2. int get(int key): Retrieves the value of the key from the cache. If the key does not exist, returns -1.
3. void put(int key, int value): Inserts or updates the value of the key in the cache. If the cache is at its capacity, it removes the least frequently used key before inserting a new item. If multiple keys have the same frequency, it removes the least recently used key.
To determine the least frequently used key, each key in the cache has a use counter associated with it. The key with the smallest use counter is considered the least frequently used key. The use counter is incremented whenever a get or put operation is performed on the key.
Note: Both the get and put operations should run in O(1) average time complexity.
Input:
6
2
2 1 1
2 2 2
1 1
2 3 3
1 2
1 3
Output:
1 -1 3
Explanation:
Line 1: Contains number of put and get operations.
Line 2: Initialize LFUCache with capacity 2: LFUCache lfu = new LFUCache(2);
Creates an LFUCache object with a capacity of 2.
Line 3: Insert key=1, value=1 into the cache: lfu.put(1, 1);
The cache initially looks like this: [1, _]
The counter for key=1 is set to 1: count(1)=1
Line 4: Insert key=2, value=2 into the cache: lfu.put(2, 2);
The cache is updated: [2, 1]
The counters for key=2 and key=1 are both set to 1: count(2)=1, count(1)=1
Line 5: Retrieve value of key=1 from the cache: lfu.get(1);
Returns 1 because key=1 exists in the cache.
The cache becomes: [1, 2]
The counter for key=1 is incremented to 2: count(1)=2
Line 6: Insert key=3, value=3 into the cache: lfu.put(3, 3);
Since the cache is full (capacity reached), the least frequently used key needs to be invalidated.
Among keys 1 and 2, key 2 has the lowest use counter (1).

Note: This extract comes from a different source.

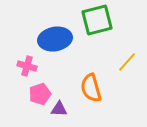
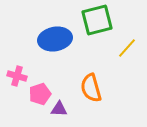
yellow line: moved 14 px up
pink cross: moved 10 px left, 10 px down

Therefore, key 2 is removed.
The cache is updated: [3, 1]
The counters for key=3 and key=1 are set to 1: count(3)=1, count(1)=2
Line 7: Retrieve value of key=2 from the cache: lfu.get(2);
Returns -1 because key=2 does not exist in the cache.
The cache remains the same: [3, 1]
Line 8: Retrieve value of key=3 from the cache: lfu.get(3);
Returns 3 because key=3 exists in the cache.
Detailed explanation ( Input/output format, Notes, Images )
Input format:
The first line contains the number of operations ‘Q’.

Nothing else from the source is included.